Exercise prompt:
All lines from the one with "A. K. / 072INFO" through the end of the records below are to be given again exactly, and nothing else.

**** Data for analysis

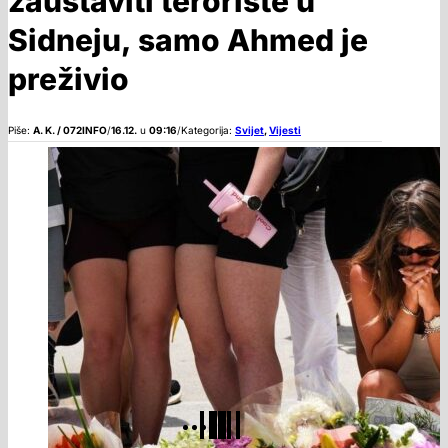
zaustaviti teroriste u
Sidneju, samo Ahmed je
preživio
Piše:
A. K. / 072INFO
/
16.12.
u
09:16
/
Kategorija:
Svijet
,
Vijesti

********

Written answer:
A. K. / 072INFO
/
16.12.
u
09:16
/
Kategorija:
Svijet
,
Vijesti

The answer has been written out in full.